Seasonal mean anomalies of zonal mean 200-hPa zonal wind (m s−1) in the “without Atlantic” experiment.

5. Summary and Discussion

[32] The HadAM3 model forced with the observed global SSTs captures the main features of land surface air temperature anomalies in 1998, which is the warmest year in the period of instrumental measurements. We have found that the Atlantic SST anomalies can explain 35% of the GMAT anomaly and 57% of the LMAT anomaly in the 1998 meteorological year forced with the global SST anomalies. The Atlantic SST anomalies contribute greatly to the positive anomalies of surface air temperature in the central and eastern parts of the Eurasian continent, Australia, Africa, and tropical North America.

[33] The mechanisms through which the Atlantic Ocean influences the regional surface air temperature are found to be seasonally dependent. In winter and spring, the Rossby waves excited by anomalous diabatic heating in the tropical Atlantic, and their poleward and eastward propagation, are possibly responsible for the midlatitude and downstream responses. In summer and autumn, the remote role of Atlantic SSTs may be largely due to the equatorial stationary disturbances that extend westward and eastward from the Atlantic into the Pacific.

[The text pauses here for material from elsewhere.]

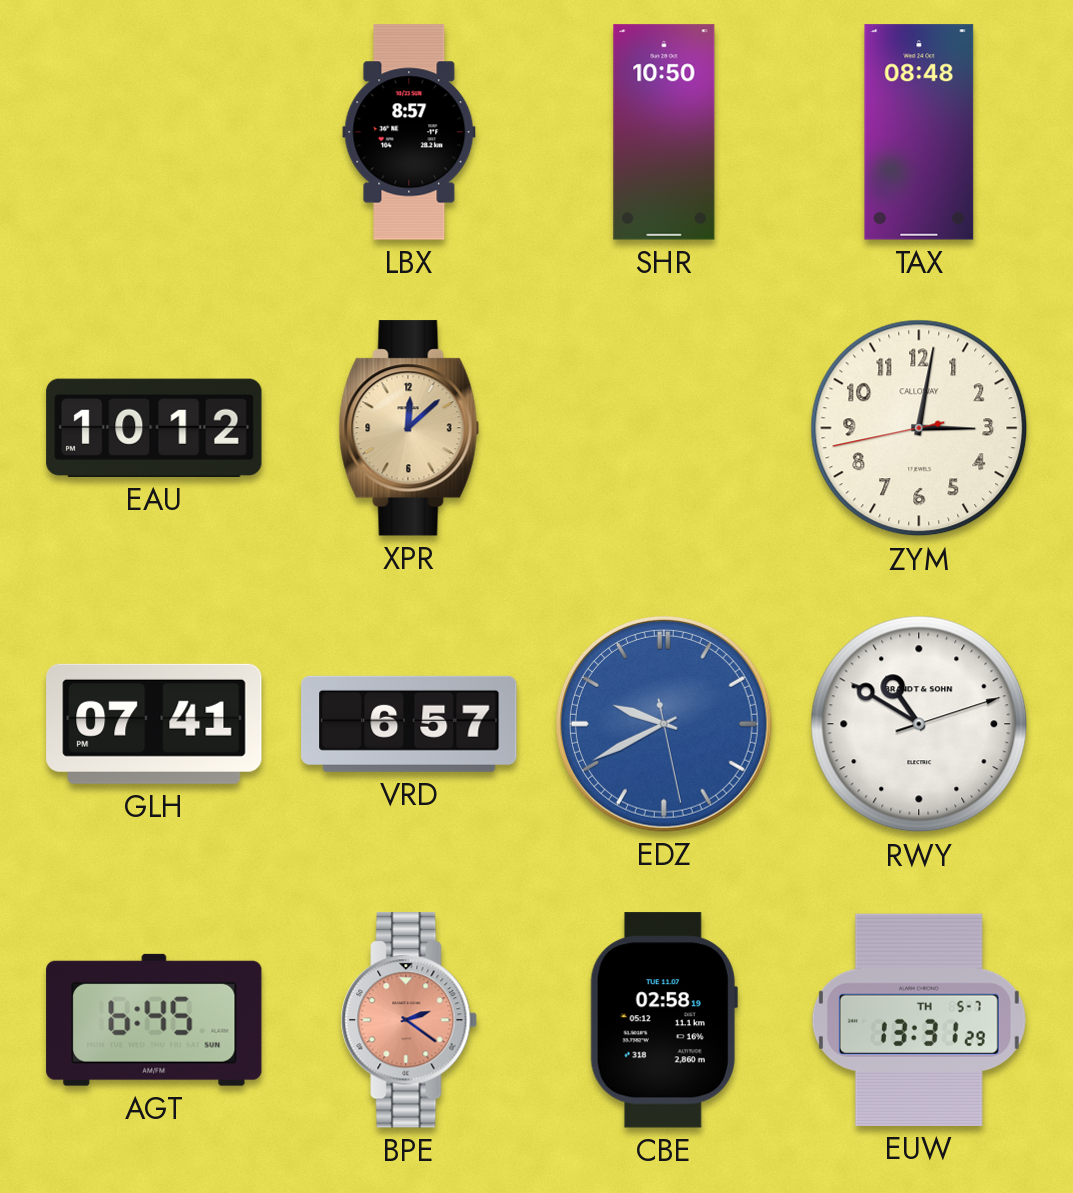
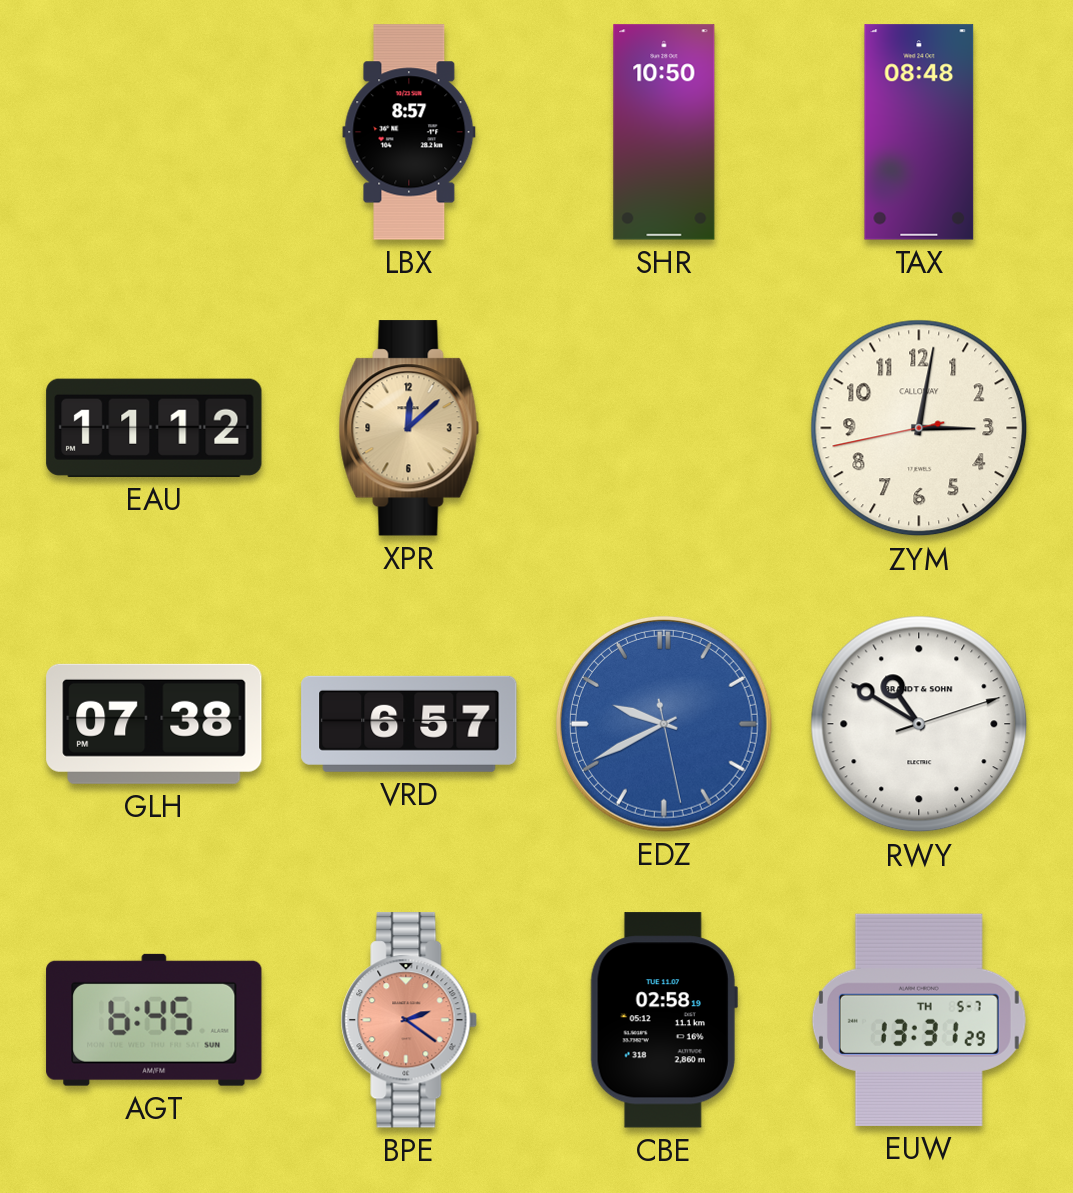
EAU: 10:12 -> 11:12
GLH: 07:41 -> 07:38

[34] Greenhouse gases, volcanoes, and solar irradiance may play a role in causing the highest GMAT in 1998 by changing the global SSTs. On the other hand, the Atlantic SSTs may be influenced by the Pacific SSTs [e.g., Elliott et al., 2001]. This study indicates that the Atlantic SSTs, after being influenced by these factors, may play a crucial role in modifying the GMAT at least in some years. Therefore attention should be paid to both the role of Atlantic SSTs and the influences of these factors on Atlantic SSTs, in order to understand well global warming.

Acknowledgments

[35] This work was supported by the Chinese Academy of Sciences under grant KZCX3-SW-221 and by the National Natural Science Foundation of China under grant 40221503. The author wishes to thank B.-W. Dong for his comments and suggestions on the paper and providing model simulations. Dong performed these simulations when he was at the Centre for Global Atmospheric Modelling (CGAM), which is funded by the UK Natural Environment Research Council. In addition, the author would like to thank Darren P. Griffith for carefully editing the English writing.